My weighing scales doesn’t have a battery so I measured by the cup. I don’t have cups, so I measured by the mug and imprecisely at that. I had to zest an orange, but I only had satsumas which (it turns out) are too soft to grate the zest off. Instead, they split between my fingers and I squeezed their gunk into the thin measuring jug I was using for the oil and the two eggs (supposed to be three, but only had 2). I thwacked the eggs open.
I last made carrot cake on November 8, pleasantly pottering around the kitchen after therapy confident that Clinton would soon be the next US President. The cake turned out lovely, the election did not. This time, the cake was only OK. I forgot the walnuts (as I always do) and ate it before I could ice it (which always happens).
Afterwards, I went for a run in the park, just to get out of the house. On my run, I thought: I just want the kind of life where you have to be home at a certain time to put the chickens in their coop. And to be able to think about my chickens in peace, without worrying that an (imaginary) fox might eat my (imaginary) chickens and being haunted by that thought all night.

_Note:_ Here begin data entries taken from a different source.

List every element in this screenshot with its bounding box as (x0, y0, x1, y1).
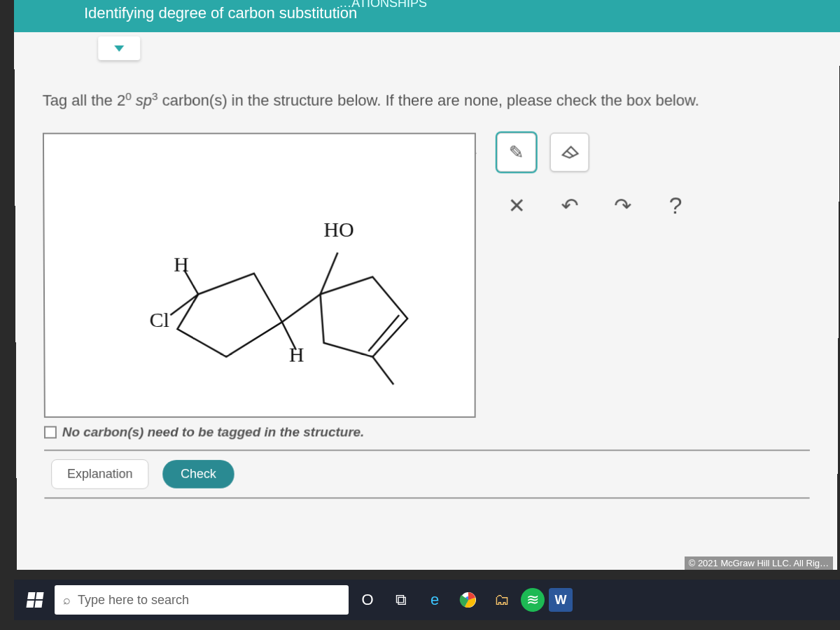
word-icon[interactable]: W (549, 588, 573, 612)
pen-icon: ✎ (509, 141, 524, 163)
prompt-suffix: carbon(s) in the structure below. If the… (162, 92, 699, 109)
help-button[interactable]: ? (656, 186, 695, 225)
edge-icon[interactable]: e (420, 585, 449, 615)
windows-logo-icon (26, 592, 43, 608)
clear-button[interactable]: ✕ (497, 186, 536, 225)
start-button[interactable] (20, 584, 50, 615)
search-icon: ⌕ (63, 593, 71, 608)
drawing-toolbox: ✎ ✕ ↶ ↷ ? (496, 133, 734, 418)
lesson-header: …ATIONSHIPS Identifying degree of carbon… (14, 0, 840, 32)
action-bar: Explanation Check (44, 450, 810, 499)
cortana-icon[interactable]: O (353, 585, 382, 615)
taskbar-search[interactable]: ⌕ Type here to search (55, 585, 349, 615)
spotify-icon[interactable]: ≋ (521, 588, 545, 612)
header-partial-text: …ATIONSHIPS (339, 0, 427, 10)
prompt-prefix: Tag all the (43, 92, 117, 109)
svg-line-8 (320, 253, 337, 295)
explanation-button[interactable]: Explanation (51, 459, 148, 489)
question-icon: ? (669, 192, 682, 219)
eraser-tool[interactable] (550, 133, 589, 172)
pen-tool[interactable]: ✎ (497, 133, 536, 172)
no-carbons-label: No carbon(s) need to be tagged in the st… (62, 425, 365, 440)
undo-icon: ↶ (561, 193, 578, 218)
molecule-svg (44, 134, 477, 419)
lesson-dropdown[interactable] (98, 36, 140, 60)
windows-taskbar: ⌕ Type here to search O ⧉ e 🗂 ≋ W (14, 580, 840, 620)
svg-line-2 (170, 295, 198, 316)
prompt-degree-base: 2 (117, 92, 125, 109)
no-carbons-checkbox[interactable] (44, 426, 57, 439)
prompt-hybrid-base: sp (136, 92, 152, 109)
question-prompt: Tag all the 20 sp3 carbon(s) in the stru… (43, 88, 812, 112)
label-h-bottom: H (289, 343, 304, 367)
x-icon: ✕ (507, 193, 525, 218)
lesson-title: Identifying degree of carbon substitutio… (84, 4, 357, 22)
svg-line-9 (567, 151, 574, 157)
no-carbons-row[interactable]: No carbon(s) need to be tagged in the st… (44, 425, 810, 440)
label-ho: HO (323, 218, 354, 241)
svg-line-7 (372, 357, 393, 385)
chevron-down-icon (114, 45, 124, 51)
label-cl: Cl (150, 309, 169, 332)
prompt-hybrid-sup: 3 (152, 90, 158, 102)
prompt-degree-sup: 0 (125, 90, 132, 102)
redo-icon: ↷ (614, 193, 631, 218)
search-placeholder: Type here to search (78, 593, 189, 608)
redo-button[interactable]: ↷ (603, 186, 642, 225)
structure-canvas[interactable]: HO H Cl H (43, 133, 476, 418)
eraser-icon (560, 146, 580, 160)
copyright-text: © 2021 McGraw Hill LLC. All Rig… (685, 556, 833, 570)
check-button[interactable]: Check (162, 460, 234, 489)
chrome-icon[interactable] (454, 585, 483, 615)
file-explorer-icon[interactable]: 🗂 (487, 585, 517, 615)
undo-button[interactable]: ↶ (550, 186, 589, 225)
label-h-top: H (174, 253, 189, 276)
svg-line-4 (282, 295, 321, 323)
taskview-icon[interactable]: ⧉ (386, 585, 416, 615)
svg-marker-5 (321, 277, 408, 357)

In the park, there were small children in hats and coats, feeding the ducks. Or well, trying to feed the ducks but more often clocking the poor ducks in the head with giant chunks of bread. One kid unfurled his palm at his mouth and swallowed the bread himself. Good call, kid.
I had a lot of work to do and it felt overwhelming. It’s like my to do lists come with free refills, repopulating overnight like rabbits on speed.
I saw a toddler who got himself turned around on his trike. “Turn me around,” he yelled to dad. “No,” dad said (nicely), “push on the pedals”. And the little fella pushed the pedals and turned himself and was thrilled. But then, he kept pushing and started to loop and ended up more askew than when he’d started and even more frustrated.